Twitter chalked up the move to technical reasons, saying it decided to discontinue the feature to speed up improvements in its technology and that the API that publishers were using to pull in the article shares count was an unofficial hack, anyway. Although conveniently, Twitter provides the data for a fee from its data service Gnip.
Until now, this data was available for free. Data analytics company SimpleReach will still be able to provide the data to its publisher clients because of its relationship with Twitter, CEO Edward Kim said. For others, Twitter is is steering publishers to Gnip.
But there are complaints flying around Twitter forums and blogs that Gnip is costly and isn’t as comprehensive as before. (The prices are customized by client and it depends on the amount of data provided, but there are estimates ranging from $300 all the way up to $50,000 a month.) The outrage has even spawned a hashtag, #SaveOurShareCounts.
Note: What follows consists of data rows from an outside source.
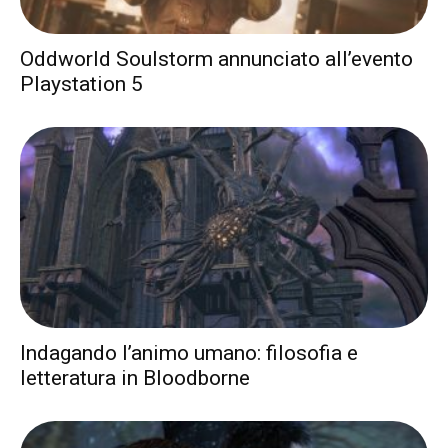
Oddworld Soulstorm annunciato all’evento
Playstation 5
Indagando l’animo umano: filosofia e
letteratura in Bloodborne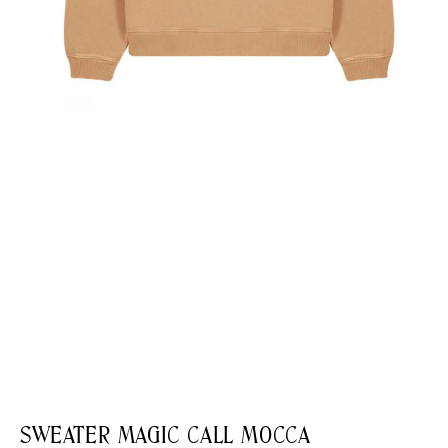
SWEATER MAGIC CALL MOCCA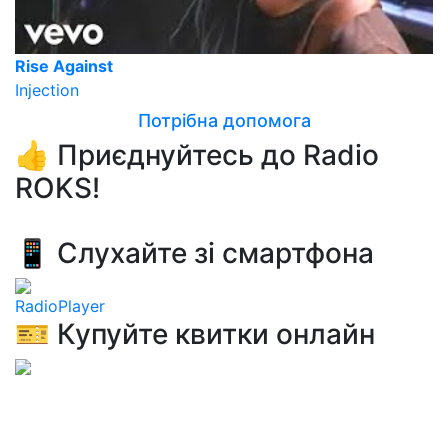
Rise Against
Injection
Потрібна допомога
👍 Приєднуйтесь до Radio
ROKS!
📱 Слухайте зі смартфона
RadioPlayer
🎫 Купуйте квитки онлайн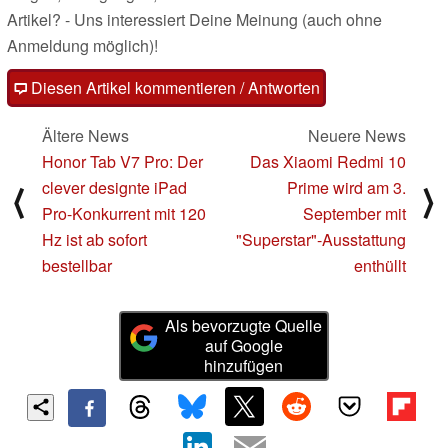
Artikel? - Uns interessiert Deine Meinung (auch ohne
Anmeldung möglich)!
Diesen Artikel kommentieren / Antworten
Ältere News
Neuere News
Honor Tab V7 Pro: Der
Das Xiaomi Redmi 10
clever designte iPad
Prime wird am 3.
⟨
⟩
Pro-Konkurrent mit 120
September mit
Hz ist ab sofort
"Superstar"-Ausstattung
bestellbar
enthüllt
Als bevorzugte Quelle
auf Google
hinzufügen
— Barry Feldman (@FeldmanCreative) November 20, 2015
For smaller publishers, Gnip is cost-prohibitive, said Patrick Costello, founder of Naytev, a company that helps brands and publishers improve their reach on social platforms. “A number of top publishers have been very frustrated by this change,” he said. “It’s not something that they take lightly.”
Nieman Lab recently ran a quick experiment to see how many recent tweets containing a URL were generated by share buttons on publisher sites. There was a big range (for The New York Times, it was 16 percent, while for The Guardian, it was close to 30 percent), but strongly ideological political sites like Red State and Daily Kos tended to generate a high share of tweets from those buttons.
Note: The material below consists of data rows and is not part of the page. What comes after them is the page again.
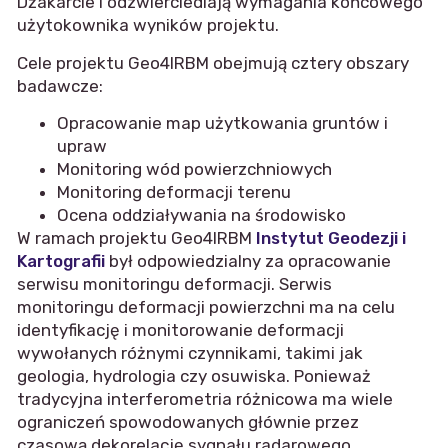
Dżakarcie i odzwierciedlają wymagania końcowego
użytokownika wyników projektu.
Cele projektu Geo4IRBM obejmują cztery obszary
badawcze:
Opracowanie map użytkowania gruntów i
upraw
Monitoring wód powierzchniowych
Monitoring deformacji terenu
Ocena oddziaływania na środowisko
W ramach projektu Geo4IRBM
Instytut Geodezji i
Kartografii
był odpowiedzialny za opracowanie
serwisu monitoringu deformacji. Serwis
monitoringu deformacji powierzchni ma na celu
identyfikację i monitorowanie deformacji
wywołanych różnymi czynnikami, takimi jak
geologia, hydrologia czy osuwiska. Ponieważ
tradycyjna interferometria różnicowa ma wiele
ograniczeń spowodowanych głównie przez
czasową dekorelację sygnału radarowego,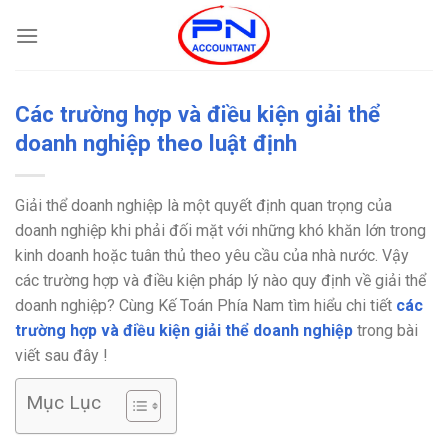
Bỏ
qua
nội
dung
Các trường hợp và điều kiện giải thể
doanh nghiệp theo luật định
Giải thể doanh nghiệp là một quyết định quan trọng của
doanh nghiệp khi phải đối mặt với những khó khăn lớn trong
kinh doanh hoặc tuân thủ theo yêu cầu của nhà nước. Vậy
các trường hợp và điều kiện pháp lý nào quy định về giải thể
doanh nghiệp? Cùng Kế Toán Phía Nam tìm hiểu chi tiết
các
trường hợp và điều kiện giải thể doanh nghiệp
trong bài
viết sau đây !
Mục Lục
As news becomes increasingly distributed, publishers have placed more importance on getting readers to amplify their stories for them, and share buttons are one way to do that. Along with that comes the work of figuring out what gets people to read and share an article to their social networks, so the quality of analytics is critical. So for some publishers, the loss of the Twitter counts isn’t a big deal because they didn’t tell the full picture of sharing activity (such as retweets or sharing the article through the Twitter mobile app). There’s far more story sharing to Facebook, and at least as of now, Facebook hasn’t removed the share count from its social-sharing buttons.
Not all publishers are up in arms.
“We never heavily rely on share counts from any social share buttons, as they don’t tell the full story of how a piece of content is passed around,”said Chris Rackliffe, director of audience engagement at Time Inc.’s People and Entertainment Weekly. “We track sharing on a more holistic level with tools such as Adobe Analytics, Shareablee, Facebook Insights and Twitter Analytics.”
And share counts might not even work as a signal to readers as assumed. New York magazine has experimented with buttons that have counts and larger buttons without counts, and the size of the button seems to have an impact on sharing behavior more than counts, said Michael Silberman, digital gm there.
“We have some evidence that the premise – share counts encourage more sharing – isn’t even true,” he said. “And of course on mobile, for our site and many others, you can’t even see the share counts unless you tap to share. (And most sharing is happening in the address bar on desktop or iOS share sheet anyway.)”
That said, New York is at work on an alternate way to find out how much a story is getting shared to Twitter.
Media Briefing: The case for and against monthly and annual subscriptions in the battle for retention
There are no one-size-fits-all solutions for improving retention in a subscriptions business. While annual subscribers might stick around longer for some, other publishers will have better luck with monthly plans.
Digiday+ Research: The economy will hit the media and marketing industries this year, but differently
The economy will plague both the media and marketing industries in 2023, but the hit will be uneven between publishers and agencies.
Podcast ad buyers have yet to see a slowdown
Ad buyers have yet to see clients cut their podcast budgets – though the time of podcasts as the shiny new medium may be coming to an end.
SponsoredWhy Best Buy Ads sees retail media as integral to its customer-centric purpose
Sponsored by Best Buy Ads Retail media networks have become critical for marketers, with retailers investing in ways that enable advertisers to engage consumers across online and offline channels. Given the wealth of retailers’ first-party customer data and measurement capabilities, retail media networks have become a natural fit for augmenting performance marketing programs. Alongside the […]
The programmatic open marketplace is faltering, but publishers see a bright spot in private programmatic deals
Publishers are coming to terms with their open programmatic marketplace RPMs being 20-55% lower than they were this time last year, but the hope is that programmatic guaranteed deals will make up the deficit.
Marketers weigh the cons of working with Google Ad Manager amid Justice Department’s new lawsuit
When is it time to back away?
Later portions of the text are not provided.